WHAT IS BEING ASKED >> Below are records; reproduce exactly the lines from the one that has "溶ける、コケるといった問題が起きやすいです。逆" through the one that has "في تاريخ البشرية", ends included, and nothing more.

-- SUPPLIED ENTRIES follows --

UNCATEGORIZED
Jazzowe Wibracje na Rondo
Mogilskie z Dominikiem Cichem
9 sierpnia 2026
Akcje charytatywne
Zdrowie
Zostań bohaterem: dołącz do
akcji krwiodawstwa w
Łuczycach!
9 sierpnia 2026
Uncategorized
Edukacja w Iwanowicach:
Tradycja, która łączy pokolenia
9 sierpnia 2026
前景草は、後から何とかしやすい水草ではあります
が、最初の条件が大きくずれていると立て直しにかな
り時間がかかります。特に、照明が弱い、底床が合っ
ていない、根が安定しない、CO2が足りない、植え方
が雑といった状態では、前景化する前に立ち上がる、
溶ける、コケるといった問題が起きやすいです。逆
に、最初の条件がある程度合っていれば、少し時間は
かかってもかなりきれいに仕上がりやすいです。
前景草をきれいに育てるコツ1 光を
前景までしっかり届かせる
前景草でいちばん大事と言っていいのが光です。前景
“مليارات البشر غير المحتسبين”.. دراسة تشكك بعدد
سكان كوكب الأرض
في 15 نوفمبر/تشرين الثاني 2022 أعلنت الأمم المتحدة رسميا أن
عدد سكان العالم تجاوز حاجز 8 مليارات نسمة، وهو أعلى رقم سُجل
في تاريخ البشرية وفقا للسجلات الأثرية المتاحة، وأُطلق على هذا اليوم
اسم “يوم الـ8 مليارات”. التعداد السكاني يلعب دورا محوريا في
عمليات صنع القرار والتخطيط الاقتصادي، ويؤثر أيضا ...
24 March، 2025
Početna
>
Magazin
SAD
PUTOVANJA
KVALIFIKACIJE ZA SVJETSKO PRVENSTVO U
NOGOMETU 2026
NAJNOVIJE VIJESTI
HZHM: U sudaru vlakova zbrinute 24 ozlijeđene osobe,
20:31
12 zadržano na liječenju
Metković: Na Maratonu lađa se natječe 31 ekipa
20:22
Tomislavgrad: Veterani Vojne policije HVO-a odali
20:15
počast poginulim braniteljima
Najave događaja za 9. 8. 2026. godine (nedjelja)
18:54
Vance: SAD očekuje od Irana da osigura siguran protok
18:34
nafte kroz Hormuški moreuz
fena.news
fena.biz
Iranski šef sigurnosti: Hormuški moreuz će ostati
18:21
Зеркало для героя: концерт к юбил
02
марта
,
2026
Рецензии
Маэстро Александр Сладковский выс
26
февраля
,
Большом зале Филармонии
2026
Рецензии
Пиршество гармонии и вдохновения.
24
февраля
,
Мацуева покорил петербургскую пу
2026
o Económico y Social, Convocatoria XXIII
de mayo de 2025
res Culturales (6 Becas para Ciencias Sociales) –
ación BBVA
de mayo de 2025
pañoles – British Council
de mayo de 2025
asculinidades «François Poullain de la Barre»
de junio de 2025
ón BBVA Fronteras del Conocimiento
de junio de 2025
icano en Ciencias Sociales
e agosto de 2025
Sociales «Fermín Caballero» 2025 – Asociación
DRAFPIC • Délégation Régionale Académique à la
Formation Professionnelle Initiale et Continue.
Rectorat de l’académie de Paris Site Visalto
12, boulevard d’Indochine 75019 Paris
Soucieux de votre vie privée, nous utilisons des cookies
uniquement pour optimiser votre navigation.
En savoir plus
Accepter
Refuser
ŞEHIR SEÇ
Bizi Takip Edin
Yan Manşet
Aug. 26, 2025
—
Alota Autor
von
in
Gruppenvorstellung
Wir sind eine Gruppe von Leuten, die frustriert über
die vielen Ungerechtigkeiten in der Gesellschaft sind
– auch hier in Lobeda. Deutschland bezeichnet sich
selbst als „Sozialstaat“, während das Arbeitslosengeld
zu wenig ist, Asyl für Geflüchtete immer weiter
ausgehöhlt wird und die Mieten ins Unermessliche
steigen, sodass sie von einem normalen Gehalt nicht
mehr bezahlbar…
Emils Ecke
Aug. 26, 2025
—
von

-- SUPPLIED ENTRIES concluded --

EXPECTED ANSWER >>
溶ける、コケるといった問題が起きやすいです。逆
に、最初の条件がある程度合っていれば、少し時間は
かかってもかなりきれいに仕上がりやすいです。
前景草をきれいに育てるコツ1 光を
前景までしっかり届かせる
前景草でいちばん大事と言っていいのが光です。前景
“مليارات البشر غير المحتسبين”.. دراسة تشكك بعدد
سكان كوكب الأرض
في 15 نوفمبر/تشرين الثاني 2022 أعلنت الأمم المتحدة رسميا أن
عدد سكان العالم تجاوز حاجز 8 مليارات نسمة، وهو أعلى رقم سُجل
في تاريخ البشرية وفقا للسجلات الأثرية المتاحة، وأُطلق على هذا اليوم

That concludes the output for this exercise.